Date: Tuesday January 31, 2023

Latest news reports indicate that chip shortage for OEMs will be prolonged into 2023 however you could argue that this has always been on the case.

The above article is not new, but given the recent reports of a prolonged chip shortage in the industry I think it serves to be revisited. Why?

Firstly it offers some good insight into the pressures that OEMs are facing in purchasing chips, and the fact that it isn’t as simple as “they’re going into tablets and smartphones instead”. That would be comparing an apple with an orange.

The interesting part is when you look at the economics of the situation. Chip foundries are operating at close to 90% utilisation, and creating new capacity will take around 3 years. Hence, the best possible case scenario that would mean mid-2023 for new capacity.

However, this will also be causing a watershed moment behind the scenes.

As most of us will know, we’re heading towards either a “CASE” future or that of the “software defined vehicle”. Point being, the processing power/requirements of the car as we know it are due a rethink, as the question of how the connected vehicle operates computationally in order to provide a good user experience (i.e. low latency experience) is utterly critical. Can that be achieved by edge computing or high speed data connections? Either way, there is a chip shortage to accommodate in this equation.

Either way you look at it, the required technology architectures are inevitably migrating to the processing capabilities comparable with high-end gadgets, hence the demand from OEMs for chipsets (of smaller sizes which are in higher demand than the chipsets they currently use) increases too. Couple that with current chip shortage, and it has given rise to a variety of approaches/solutions from OEMs, with either cars in fields waiting for ECUs, “non-essential” features or options being removed from the spec sheet, or features essentially “dead-on-arrival” that will require dealer-fit remedial work once the components are available!

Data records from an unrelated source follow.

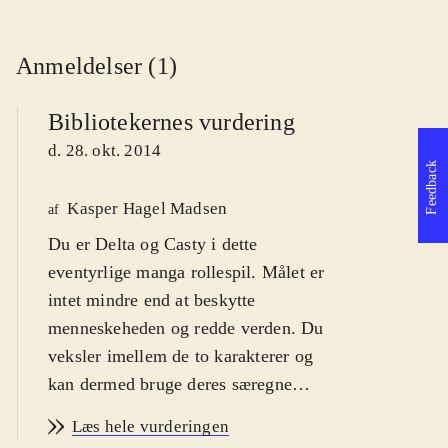
Anmeldelser (1)
Bibliotekernes vurdering
d. 28. okt. 2014
Feedback
Kasper Hagel Madsen
af
Du er Delta og Casty i dette
eventyrlige manga rollespil. Målet er
intet mindre end at beskytte
menneskeheden og redde verden. Du
veksler imellem de to karakterer og
kan dermed bruge deres særegne
styrker til at løse mysteriet. For fans
Læs hele vurderingen
af genren japansk rollespil. Fra 12 år
.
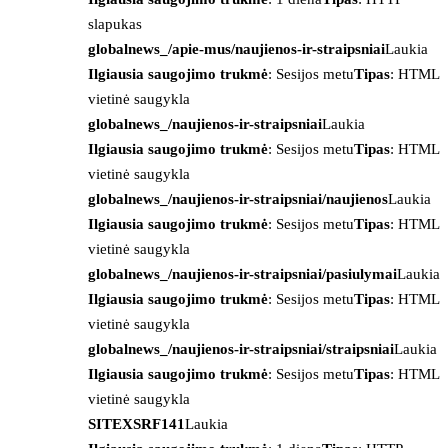
slapukas
globalnews_/apie-mus/naujienos-ir-straipsniai
Laukia
Ilgiausia saugojimo trukmė
: Sesijos metu
Tipas
: HTML
vietinė saugykla
globalnews_/naujienos-ir-straipsniai
Laukia
Ilgiausia saugojimo trukmė
: Sesijos metu
Tipas
: HTML
vietinė saugykla
globalnews_/naujienos-ir-straipsniai/naujienos
Laukia
Ilgiausia saugojimo trukmė
: Sesijos metu
Tipas
: HTML
vietinė saugykla
globalnews_/naujienos-ir-straipsniai/pasiulymai
Laukia
Ilgiausia saugojimo trukmė
: Sesijos metu
Tipas
: HTML
vietinė saugykla
globalnews_/naujienos-ir-straipsniai/straipsniai
Laukia
Ilgiausia saugojimo trukmė
: Sesijos metu
Tipas
: HTML
vietinė saugykla
SITEXSRF141
Laukia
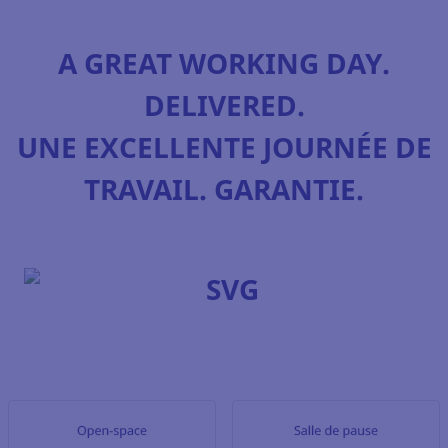
A GREAT WORKING DAY.
DELIVERED.
UNE EXCELLENTE JOURNÉE DE
TRAVAIL. GARANTIE.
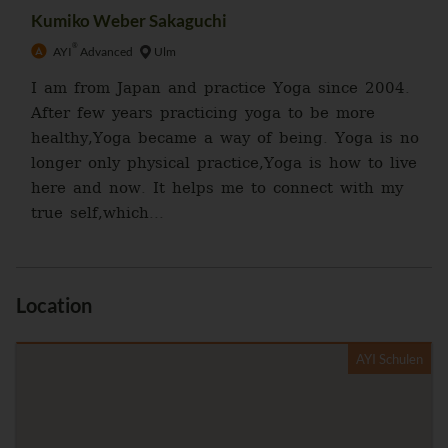
Kumiko Weber Sakaguchi
®
AYI
Advanced
Ulm
I am from Japan and practice Yoga since 2004.
After few years practicing yoga to be more
healthy,Yoga became a way of being. Yoga is no
longer only physical practice,Yoga is how to live
here and now. It helps me to connect with my
true self,which...
Location
AYI Schulen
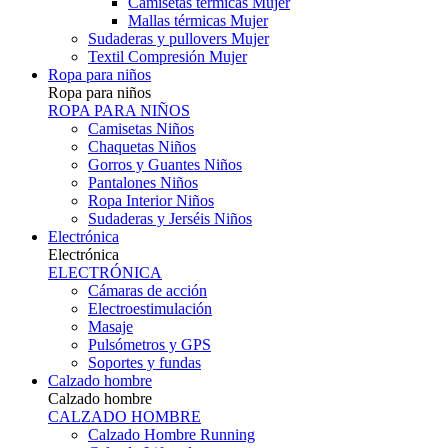
Camisetas térmicas Mujer
Mallas térmicas Mujer
Sudaderas y pullovers Mujer
Textil Compresión Mujer
Ropa para niños
Ropa para niños
ROPA PARA NIÑOS
Camisetas Niños
Chaquetas Niños
Gorros y Guantes Niños
Pantalones Niños
Ropa Interior Niños
Sudaderas y Jerséis Niños
Electrónica
Electrónica
ELECTRÓNICA
Cámaras de acción
Electroestimulación
Masaje
Pulsómetros y GPS
Soportes y fundas
Calzado hombre
Calzado hombre
CALZADO HOMBRE
Calzado Hombre Running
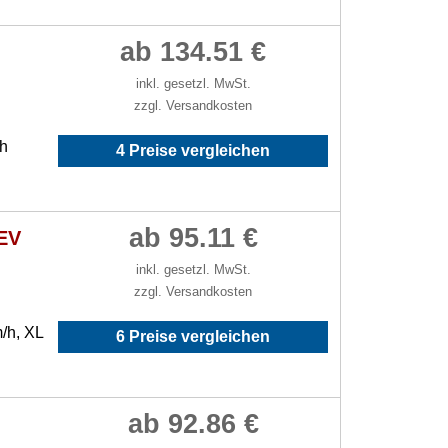
ab 134.51 €
inkl. gesetzl. MwSt.
zzgl. Versandkosten
/h
4 Preise vergleichen
ab 95.11 €
 EV
inkl. gesetzl. MwSt.
zzgl. Versandkosten
/h, XL
6 Preise vergleichen
ab 92.86 €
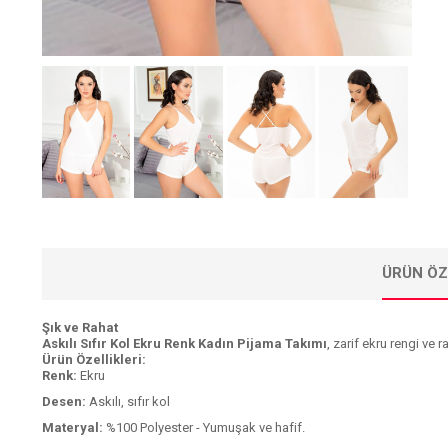
ÜRÜN ÖZ
Şık ve Rahat
Askılı Sıfır Kol Ekru Renk Kadın Pijama Takımı
, zarif ekru rengi ve
Ürün Özellikleri:
Renk:
Ekru
Desen:
Askılı, sıfır kol
Materyal:
%100 Polyester - Yumuşak ve hafif.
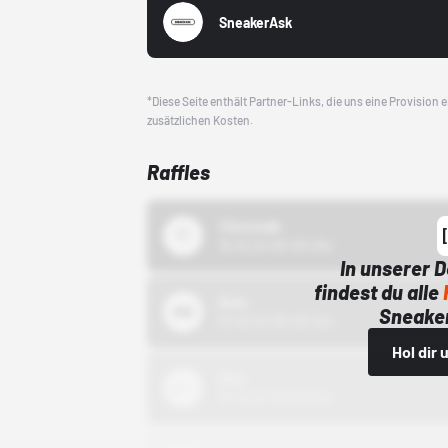
SneakerAsk
*Diese Seite enthält Partner-Links, die uns eine Provision
zusätzlichen Kosten.
Raffles
43einhalb
15.10.24 00:00 Uhr
In unserer 
findest du alle
Bstn
Sneaker
01.10.22 00:00 Uhr
Hol dir
Nike
01.10.22 00:00 Uhr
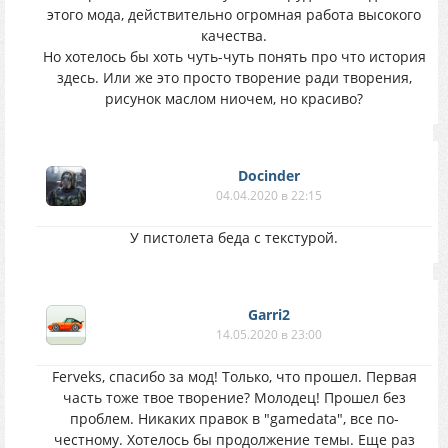
этого мода, действительно огромная работа высокого
качества.
Но хотелось бы хоть чуть-чуть понять про что история
здесь. Или же это просто творение ради творения,
рисунок маслом ниочем, но красиво?
Docinder
04.04.2020 в 22:15
У пистолета беда с текстурой.
Garri2
14.05.2020 в 23:00
Ferveks, спасибо за мод! Только, что прошел. Первая
часть тоже твое творение? Молодец! Прошел без
проблем. Никаких правок в "gamedata", все по-
честному. Хотелось бы продолжение темы. Еще раз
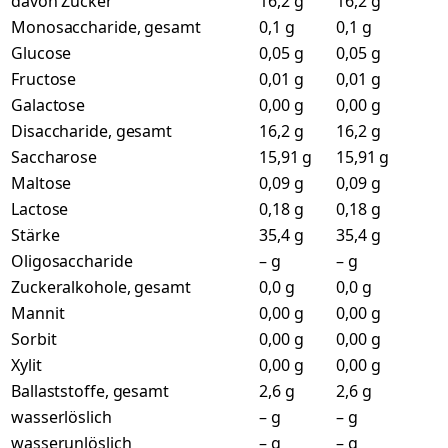
davon Zucker
16,2 g
16,2 g
Monosaccharide, gesamt
0,1 g
0,1 g
Glucose
0,05 g
0,05 g
Fructose
0,01 g
0,01 g
Galactose
0,00 g
0,00 g
Disaccharide, gesamt
16,2 g
16,2 g
Saccharose
15,91 g
15,91 g
Maltose
0,09 g
0,09 g
Lactose
0,18 g
0,18 g
Stärke
35,4 g
35,4 g
Oligosaccharide
– g
– g
Zuckeralkohole, gesamt
0,0 g
0,0 g
Mannit
0,00 g
0,00 g
Sorbit
0,00 g
0,00 g
Xylit
0,00 g
0,00 g
Ballaststoffe, gesamt
2,6 g
2,6 g
wasserlöslich
– g
– g
wasserunlöslich
– g
– g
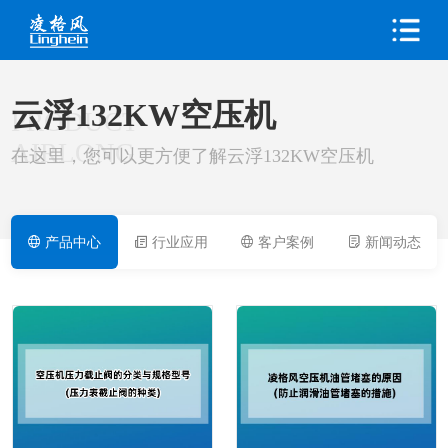
云浮132KW空压机
PRODUCT
AIRLONG
在这里，您可以更方便了解云浮132KW空压机
产品中心
行业应用
客户案例
新闻动态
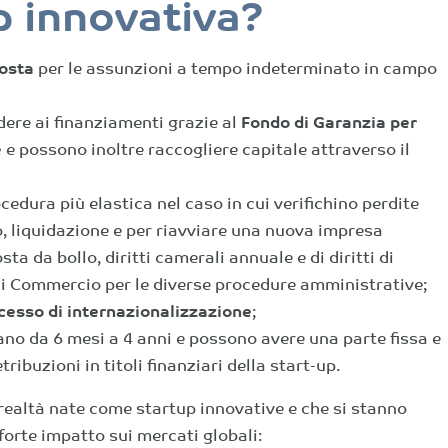
p innovativa?
posta
per le assunzioni a tempo indeterminato in campo
edere ai finanziamenti grazie al
Fondo di Garanzia per
e
e possono inoltre raccogliere capitale attraverso il
edura più elastica nel caso in cui verifichino perdite
o, liquidazione e per riavviare una nuova impresa
 da bollo, diritti camerali annuale e di diritti di
di Commercio per le diverse procedure amministrative;
cesso di internazionalizzazione
;
iano da 6 mesi a 4 anni e possono avere una parte fissa e
tribuzioni in titoli finanziari della start-up
.
 realtà nate come startup innovative e che si stanno
orte impatto sui mercati globali:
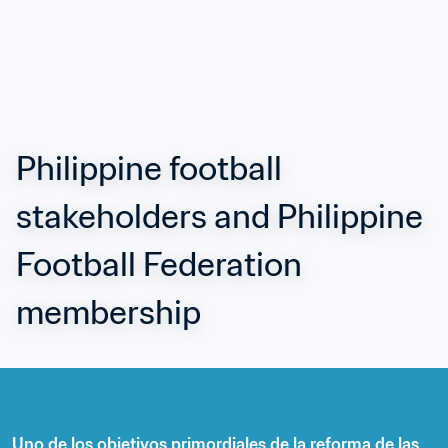
Philippine football 
stakeholders and Philippine 
Football Federation 
membership
Uno de los objetivos primordiales de la reforma de las 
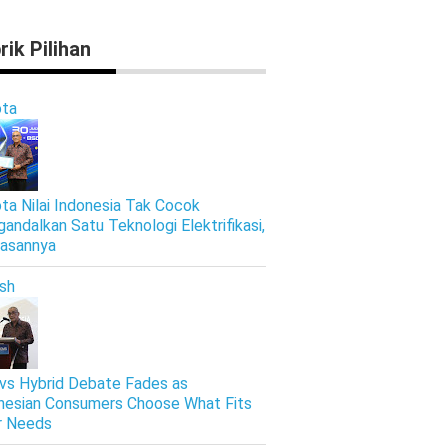
rik Pilihan
ta
ta Nilai Indonesia Tak Cocok
andalkan Satu Teknologi Elektrifikasi,
Alasannya
ish
vs Hybrid Debate Fades as
nesian Consumers Choose What Fits
r Needs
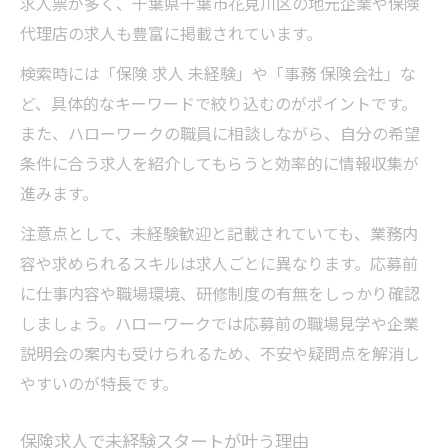
求人票が多く、千葉県千葉市花見川区の地元企業や保険
代理店の求人も豊富に掲載されています。
検索時には「保険 求人 未経験」や「事務 保険会社」な
ど、具体的なキーワードで絞り込むのがポイントです。
また、ハローワークの職員に相談しながら、自分の希望
条件に合う求人を紹介してもらうと効率的に情報収集が
進みます。
注意点として、未経験歓迎と記載されていても、業務内
容や求められるスキルは求人ごとに異なります。応募前
に仕事内容や職場環境、研修制度の有無をしっかり確認
しましょう。ハローワークでは応募前の職場見学や企業
説明会の案内も受けられるため、不安や疑問点を解消し
やすいのが特長です。
保険求人で未経験スタートが叶う理由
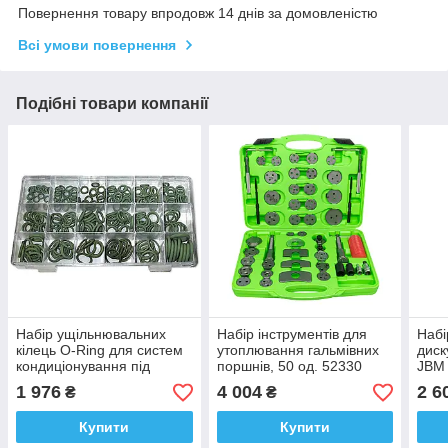
Повернення товару впродовж 14 днів за домовленістю
Всі умови повернення
Подібні товари компанії
Набір ущільнювальних
Набір інструментів для
Набі
кілець O-Ring для систем
утоплювання гальмівних
диск
кондиціонування під
поршнів, 50 од. 52330
JBM
R134a. 50807 JBM
JBM
1 976
4 004
2 6
₴
₴
Купити
Купити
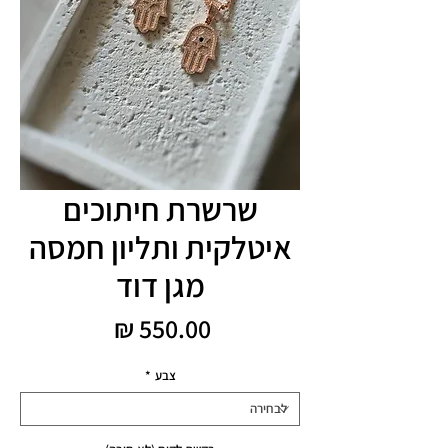
שרשרת חיתוכים
איטלקית ותליון חמסה
מגן דוד
מחיר
צבע
*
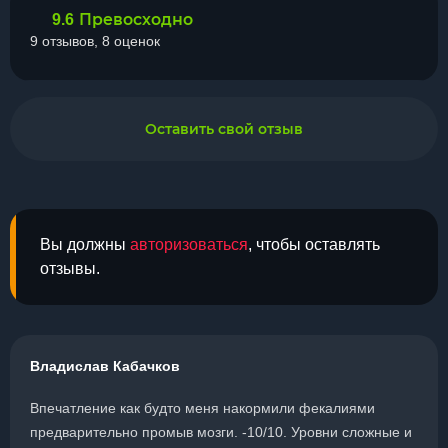
Превосходно
9.6
9 отзывов, 8 оценок
Оставить свой отзыв
Вы должны
авторизоваться
, чтобы оставлять
отзывы.
Владислав Кабачков
Впечатление как будто меня накормили фекалиями
предварительно промыв мозги. -10/10. Уровни сложные и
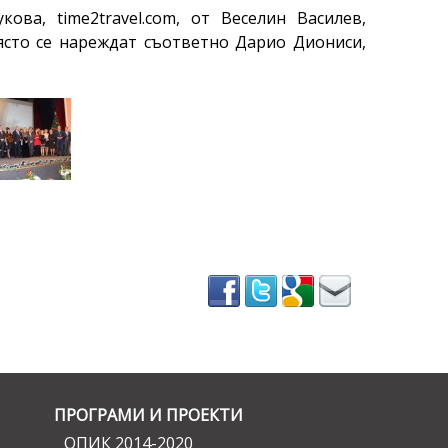
ва, time2travel.com, от Веселин Василев,
място се нареждат съответно Дарио Диониси,
ПРОГРАМИ И ПРОЕКТИ
ОПИК 2014-2020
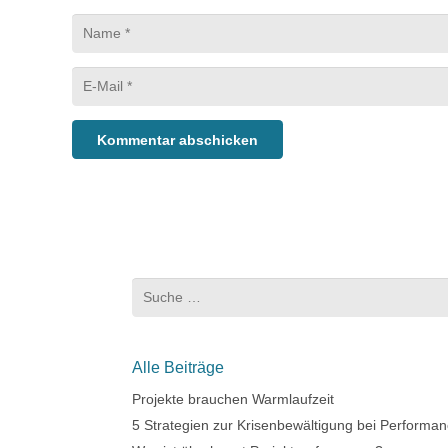
Kommentar abschicken
Suche
nach:
Alle Beiträge
Projekte brauchen Warmlaufzeit
5 Strategien zur Krisenbewältigung bei Performan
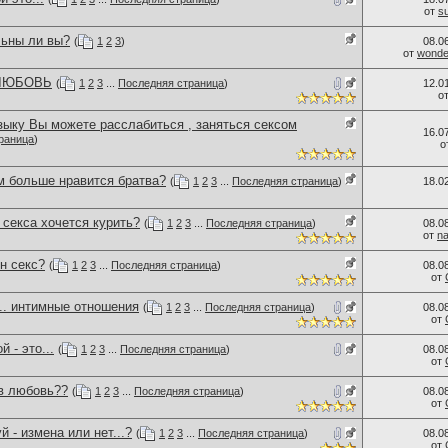
от
s
льны ли вы?
(
1
2
3
)
08.0
от
wonder
 ЛЮБОВЬ
(
1
2
3
...
Последняя страница
)
12.0
о
зыку Вы можете расслабиться , заняться сексом
16.0
раница
)
о
м больше нравится братва?
(
1
2
3
...
Последняя страница
)
18.0
секса хочется курить?
(
1
2
3
...
Последняя страница
)
08.0
от
n
н секс?
(
1
2
3
...
Последняя страница
)
08.0
от
.. интимные отношения
(
1
2
3
...
Последняя страница
)
08.0
от
 - это...
(
1
2
3
...
Последняя страница
)
08.0
от
 в любовь??
(
1
2
3
...
Последняя страница
)
08.0
от
й - измена или нет...?
(
1
2
3
...
Последняя страница
)
08.0
от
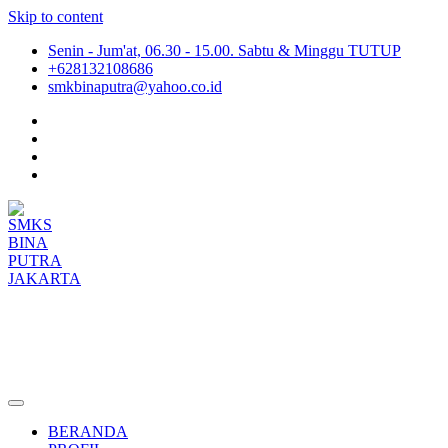
Skip to content
Senin - Jum'at, 06.30 - 15.00. Sabtu & Minggu TUTUP
+628132108686
smkbinaputra@yahoo.co.id
SMKS BINA PUTRA JAKARTA
Situs Resmi SMKS BINA PUTRA JAKARTA
BERANDA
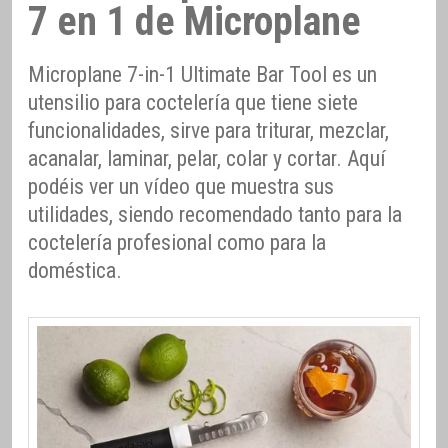
7 en 1 de Microplane
Microplane 7-in-1 Ultimate Bar Tool es un
utensilio para coctelería que tiene siete
funcionalidades, sirve para triturar, mezclar,
acanalar, laminar, pelar, colar y cortar. Aquí
podéis ver un vídeo que muestra sus
utilidades, siendo recomendado tanto para la
coctelería profesional como para la
doméstica.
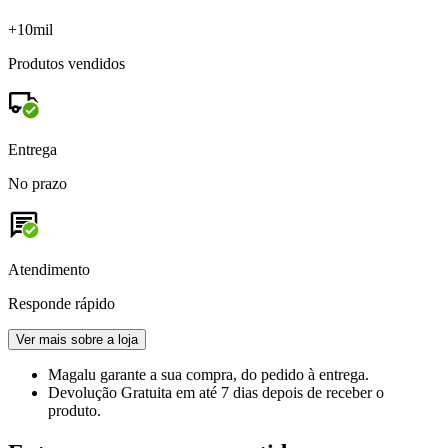
+10mil
Produtos vendidos
Entrega
No prazo
Atendimento
Responde rápido
Ver mais sobre a loja
Magalu garante
a sua compra, do pedido à entrega.
Devolução Gratuita
em até 7 dias depois de receber o
produto.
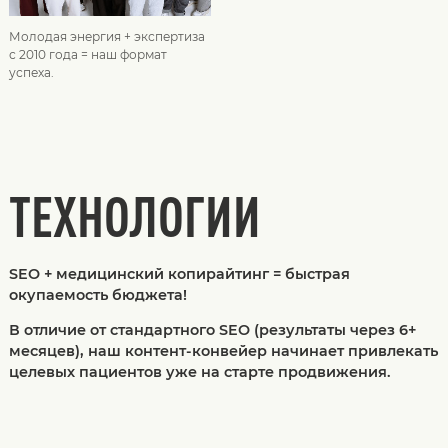
Молодая энергия + экспертиза
с 2010 года = наш формат
успеха.
ТЕХНОЛОГИИ
SEO + медицинский копирайтинг = быстрая
окупаемость бюджета!
В отличие от стандартного SEO (результаты через 6+
месяцев), наш контент-конвейер начинает привлекать
целевых пациентов уже на старте продвижения.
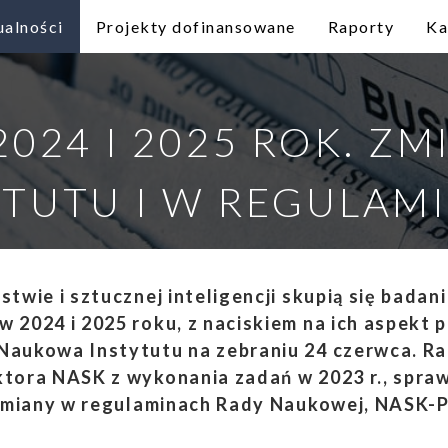
ualności
Projekty dofinansowane
Raporty
Ka
024 I 2025 ROK. Z
YTUTU I W REGULAM
twie i sztucznej inteligencji skupią się badan
2024 i 2025 roku, z naciskiem na ich aspekt 
aukowa Instytutu na zebraniu 24 czerwca. Ra
tora NASK z wykonania zadań w 2023 r., spra
 zmiany w regulaminach Rady Naukowej, NASK-PI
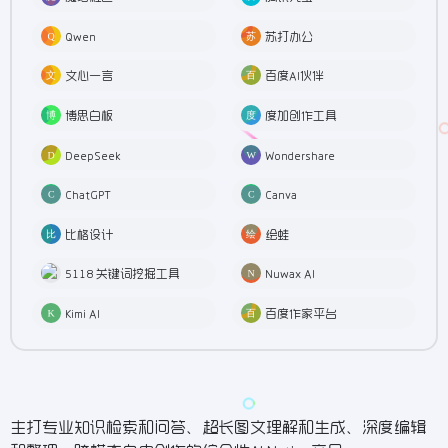
Qwen
苏打办公
文心一言
百度AI伙伴
博思白板
度加创作工具
DeepSeek
Wondershare
ChatGPT
Canva
比格设计
绘蛙
5118 关键词挖掘工具
Nuwax AI
Kimi AI
百度作家平台
主打专业知识检索和问答、超长图文理解和生成、深度编辑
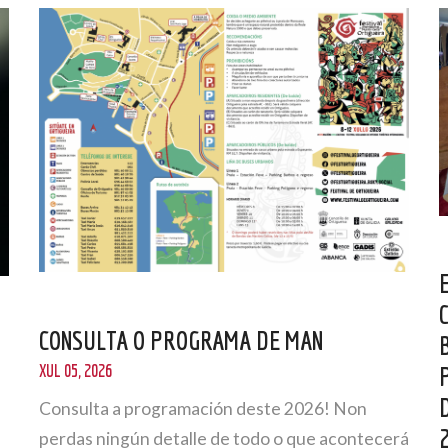
CONSULTA O PROGRAMA DE MAN
XUL 05, 2026
Consulta a programación deste 2026! Non
perdas ningún detalle de todo o que acontecerá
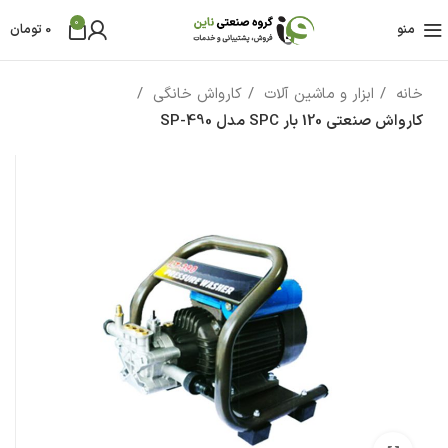
0
منو
0
تومان
خانه
ابزار و ماشین آلات
کارواش خانگی
کارواش صنعتی 120 بار SPC مدل SP-490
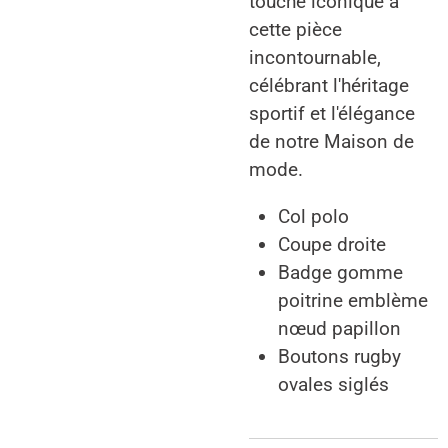
touche iconique à
cette pièce
incontournable,
célébrant l'héritage
sportif et l'élégance
de notre Maison de
mode.
Col polo
Coupe droite
Badge gomme
poitrine emblème
nœud papillon
Boutons rugby
ovales siglés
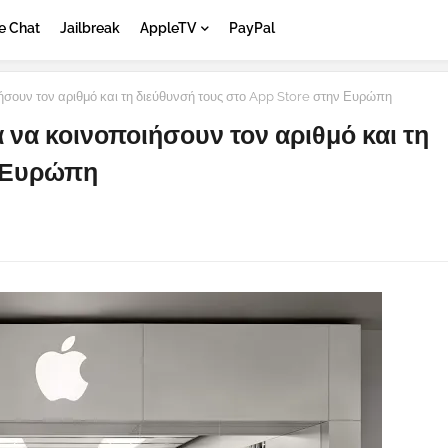
e Chat
Jailbreak
AppleTV
PayPal
σουν τον αριθμό και τη διεύθυνσή τους στο App Store στην Ευρώπη
 να κοινοποιήσουν τον αριθμό και τη
ν Ευρώπη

Ultimately the circumstances on the ground can be considered to be in need of a longer lasting solution and an example of this coming into effect is exemplified by Bosch (along with a variety of other Tier-1s), which is now marketing its ‘Vehicle-centralized, zone-oriented E/E architecture with vehicle computers’ which can be found here.

So couple this with the fact that this chip shortage will – it seems – last at least till 2023, (well into the current development cycles of all OEMs) and it is likely that this situation will have accelerated – by at least several years – the OEMs internal agenda for redesigning their CAN bus architectures to reduce chipsets dependency and prepare for the new connected future.